JZ: It’s the most ridiculous … I mean, sorry, but it’s one of the most unrealistic shows about technology, and what it can do; about what to expect from the health care system that’s out there.
KM: Do you feel it instills in people the idea that technology can perform a lot of miracles?
JZ: Yes, I do. They think doctors are pulling rabbits out of their scrubs every week.
KM: [laughs]
JZ: And we all love that …
KM: … because we all wish it was true.
JZ: We all do.
KM: That’s why shows like that are popular, right?
JZ: Right. Well, who wouldn’t want a doctor like that? And who wouldn’t want to be a doctor like that? So, it’s just this self-enforcing prophecy that keeps this machinery going.
KM: So, it’s an institutionalized fear of death?
JZ: Yes. Institutionalized and societalized. I mean, it’s something that we’re all looking at even before we get to the hospitals. It’s what we expect of our doctors.

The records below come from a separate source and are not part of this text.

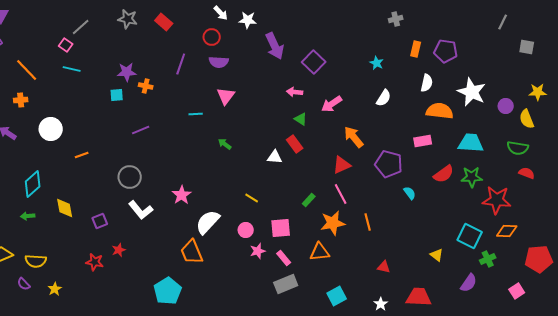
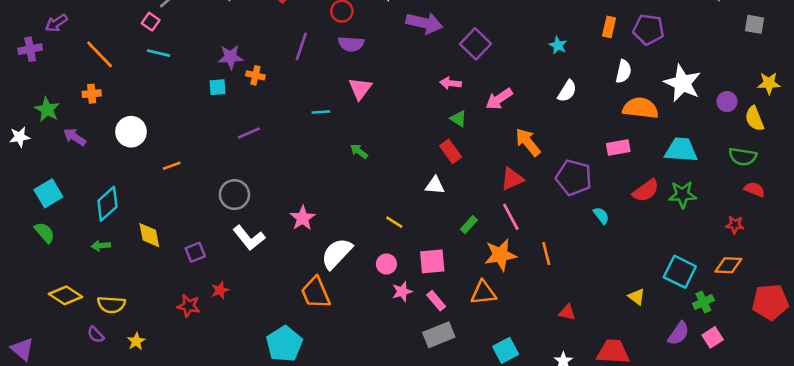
purple arrow: (275, 46) -> (424, 23), turned -52
white triangle: (275, 157) -> (435, 185), moved
red star: (497, 200) -> (735, 225), moved, size x0.5
pink square: (517, 291) -> (713, 337), moved

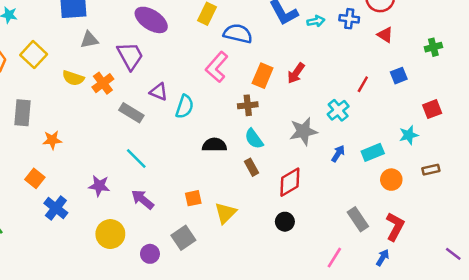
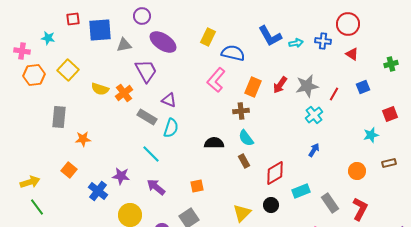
gray triangle: (89, 40) -> (124, 45), moved
cyan semicircle: (185, 107) -> (171, 128), moved
gray star: (303, 131) -> (307, 86), moved
cyan rectangle: (373, 152) -> (301, 191), moved
blue cross: (56, 208) -> (98, 191), moved
yellow triangle: (225, 213) -> (242, 213), moved

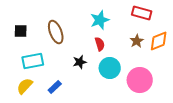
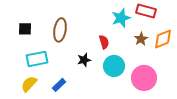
cyan star: (100, 20) -> (121, 18), moved
brown ellipse: (56, 32) -> (60, 30), turned 30

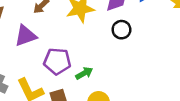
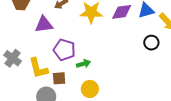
black circle: (121, 30) -> (151, 43), moved

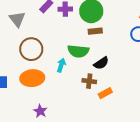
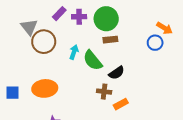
brown circle: (31, 49) -> (44, 42), moved
green semicircle: (78, 51) -> (93, 60), turned 45
cyan arrow: (61, 65) -> (74, 52), moved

KM: It was very clear in the Netflix documentary Extremis. It seems like it’s very much on the family level. But it’s bigger than everybody. It’s bigger than the patient, or the doctor, or the hospital or even the country at this point, but it’s also very much on the personal one-to-one level. It’s institutionalized in families as well, because a lot of families, probably most families, don’t have really strong conversations about this, and don’t have advanced directives.
JZ: Right. Right, and so, if you’re not talking about this topic, and you’re not making plans, then what happens? You just default to this ongoing movement on this conveyor belt.
KM: It’s sad, and it’s almost comical, that people might then go to the hospital, and their closest reference point is a recent episode of Grey’s Anatomy, where Aunt Sue was miraculously cured, and they think, “Why not us?”
JZ: Yes.
KM: Not that that can’t happen, but …
JZ: Yes. It does.
KM: I watched it ([Extremis] with my husband last night, and I said, “You know, sometimes, the miracle is when you die now, not after six months of extreme suffering.”
JZ: Right.
KM: Sometimes, that’s the miracle.
JZ: Right, right. My book and the movie came out at the same time, so, as you can imagine, there were a lot of opportunities to speak in front of communities and crowds. I talk a lot about some of the solutions to this problem, and I think there are three major possibilities.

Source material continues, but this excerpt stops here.